__EXERCISE__
Collect all lines from the listing that include the string "Dima".

DATA EXTRACT section start

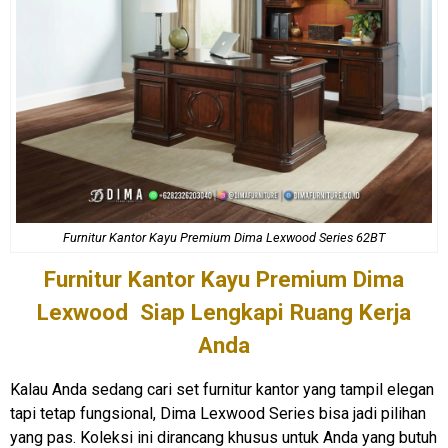
Furnitur Kantor Kayu
Premium Dima Lexwood Series 62BT
Furnitur Kantor
Kayu Premium Dima
Lexwood Siap Lengkapi Ruang Kerja
Anda
Kalau Anda sedang cari set furnitur kantor yang tampil elegan
tapi tetap fungsional, Dima Lexwood Series bisa jadi pilihan
yang pas. Koleksi ini dirancang khusus untuk Anda yang butuh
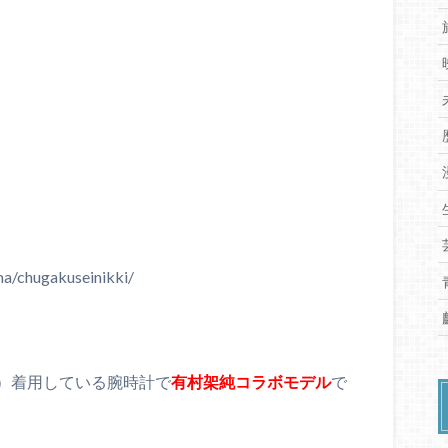
a/chugakuseinikki/
）着用している腕時計で
有村架純コラボモデル
で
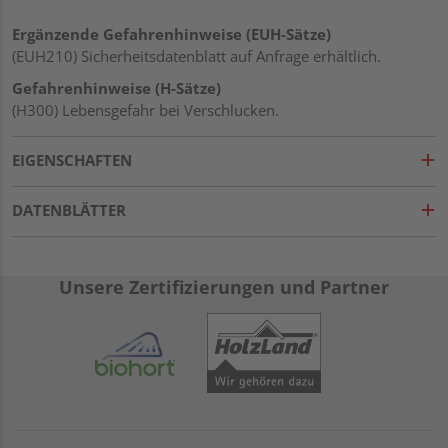
Ergänzende Gefahrenhinweise (EUH-Sätze)
(EUH210) Sicherheitsdatenblatt auf Anfrage erhältlich.
Gefahrenhinweise (H-Sätze)
(H300) Lebensgefahr bei Verschlucken.
EIGENSCHAFTEN
DATENBLÄTTER
Unsere Zertifizierungen und Partner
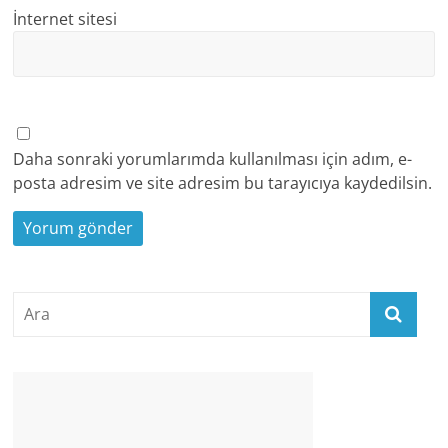
İnternet sitesi
Daha sonraki yorumlarımda kullanılması için adım, e-
posta adresim ve site adresim bu tarayıcıya kaydedilsin.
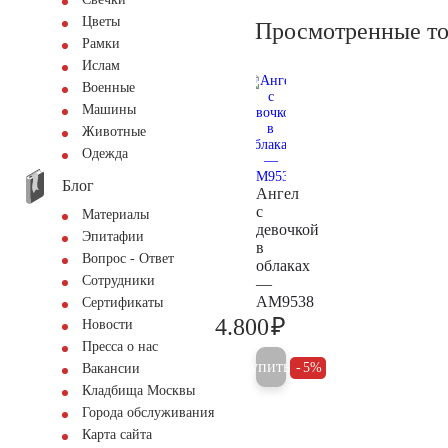
Цветы
Просмотренные т
Рамки
Ислам
Военные
Машины
Животные
Одежда
Блог
Ангел
с
Материалы
девочкой
Эпитафии
в
Вопрос - Ответ
облаках
Сотрудники
—
AM9538
Сертификаты
₽
4.800
Новости
5.000
Пресса о нас
Купить
5%
Вакансии
Кладбища Москвы
Города обслуживания
Карта сайта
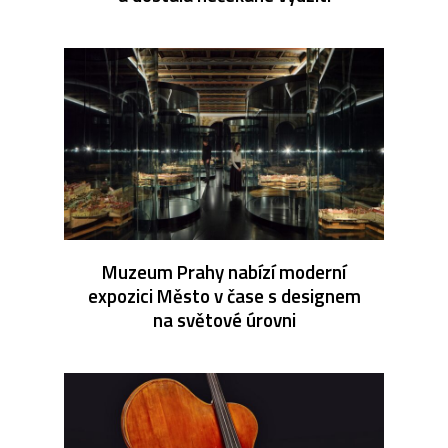
Muzeum Prahy nabízí moderní
expozici Město v čase s designem
na světové úrovni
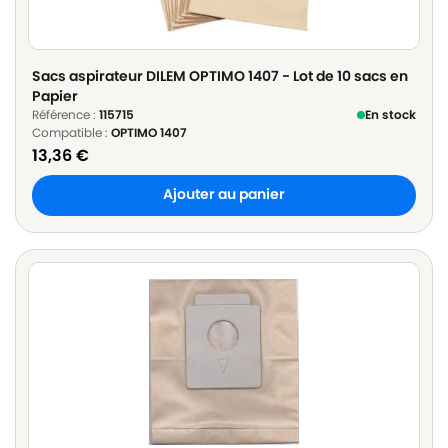
Sacs aspirateur DILEM OPTIMO 1407 - Lot de 10 sacs en
Papier
Référence :
115715
En stock
Compatible :
OPTIMO 1407
13,36
€
Ajouter au panier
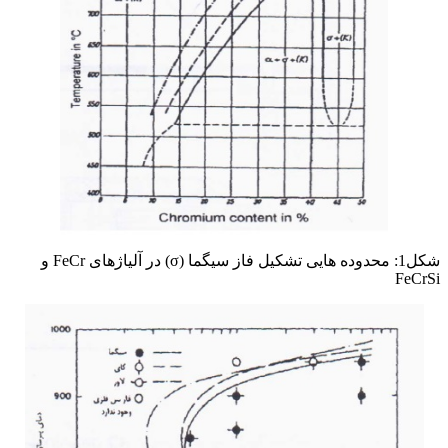
شکل1: محدوده هایی تشکیل فاز سیگما (σ) در آلیاژهای FeCr و
FeCrSi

DATA EXTRACT section end

__YOUR RESPONSE__
Premium Dima Lexwood Series 62BT
Kayu Premium Dima
tapi tetap fungsional, Dima Lexwood Series bisa jadi pilihan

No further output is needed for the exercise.